## Setup

In [None]:
%%javascript
MathJax.Hub.Config({
      TeX: { equationNumbers: { autoNumber: "AMS" } }
    });MathJax.Hub.Queue(
  ["resetEquationNumbers", MathJax.InputJax.TeX],
  ["PreProcess", MathJax.Hub],
  ["Reprocess", MathJax.Hub]
);
MathJax.Hub.Queue(
  ["resetEquationNumbers", MathJax.InputJax.TeX],
  ["PreProcess", MathJax.Hub],
  ["Reprocess", MathJax.Hub]
);

In [None]:
from math import exp
import matplotlib.pyplot as plt
%matplotlib inline
import numpy as np

# Introduction

This notebook will demonstrate how to use the code in the `nnpde1.py` module. The module allows the user to solve a 1st-order partial differential equation (PDE) with Dirichlet boundary conditions specified on all boundaries, using a single-hidden layer neural network.

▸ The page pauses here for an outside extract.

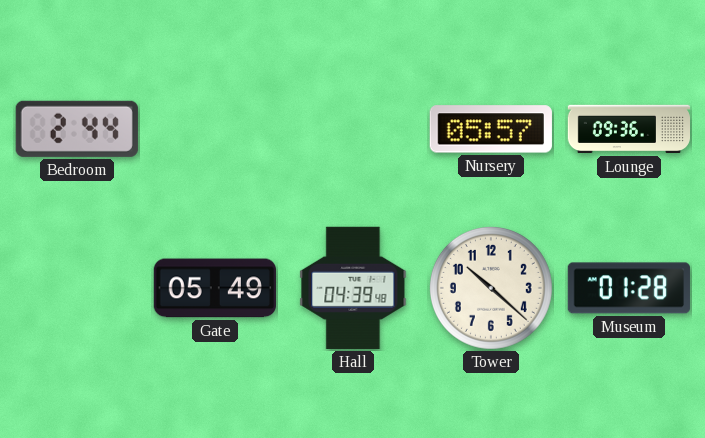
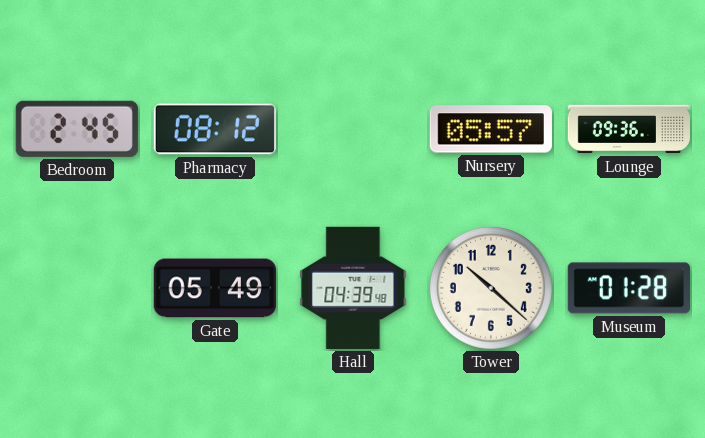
Bedroom: 2:44 -> 2:45
Pharmacy: none -> 08:12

This work is based on the paper ["Artificial Neural Networks for Solving Ordinary and Partial Differential Equations", by Lagaris et al, *IEEE Transactions on Neural Networks, Volume 9, No. 5*, September 1998](http://ieeexplore.ieee.org/document/712178/). Note that the notation used in this notebook and the associated Python code code differs slightly from that used in the Lagaris paper.

## The algorithm

Consider an $m$-dimensional space containing vectors $\vec x = (x_1,x_2,...,x_m)$. Any 1st-order PDE for the scalar function $\psi(\vec x)$ can be written in the form:

\begin{equation}
G(\vec x,\psi,\vec \nabla \psi) = 0
\end{equation}

The problem is to find a suitable solution to the PDE using a neural network.

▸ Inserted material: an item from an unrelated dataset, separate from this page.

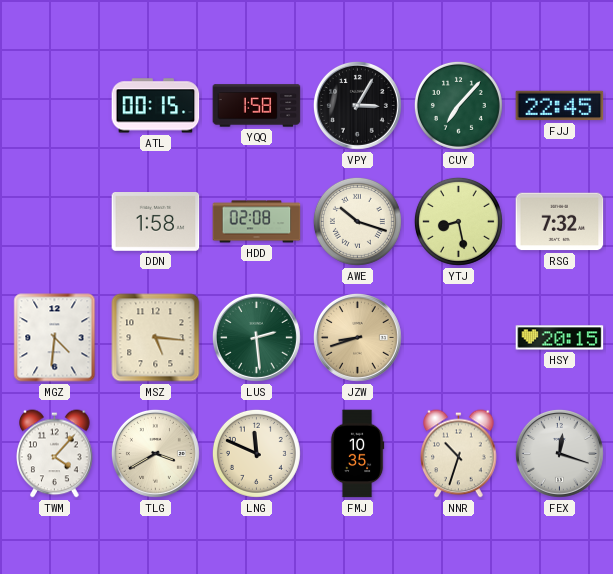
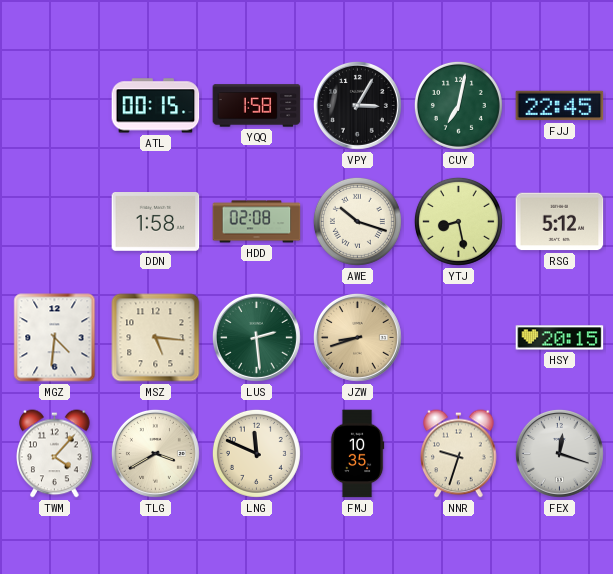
CUY: 7:07 -> 7:02
RSG: 7:32 -> 5:12
NNR: 10:33 -> 9:33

The network is trained using a set of $n$ training points $\vec x_i$ ($1 \leq i \leq n$). This work assumes that the vectors $\vec x_i$ have been scaled so that each component $x_{ij} \in [0,1]$, $1 \leq j \leq m$. The training points need not be evenly-spaced. Note that only the independent variable vectors $\vec x_i$  of the training points are needed - the estimated value of the solution at the training points is obtained using a trial solution. For a 1st-order PDE with all Dirichlet boundary conditions, the trial solution has the form:

\begin{equation}
\psi_t(\vec x_i,\vec p) = A(\vec x_i) + P(\vec x_i) N(\vec x_i,\vec p)
\end{equation}

or:

\begin{equation}
\psi_{ti} = A_i + P_i N_i
\end{equation}

where $\psi_{ti}$ is the value of the trial solution at the current training point $\vec x_i$, $A_i$ is a function which yields the boundary conditions on each boundary, $P_i$ is a function which forces the product $P_i N_i$ to vanish at the boundaries, and $N_i$ is the floating-point output from an unspecified neural network with network parameters $\vec p$. Note that this trial solution satisfies the boundary conditions by construction - at any boundary, the second term vanishes, leaving $\psi_t(\vec x_i)=A(\vec x_i)$, which is just the specified boundary condition on that boundary.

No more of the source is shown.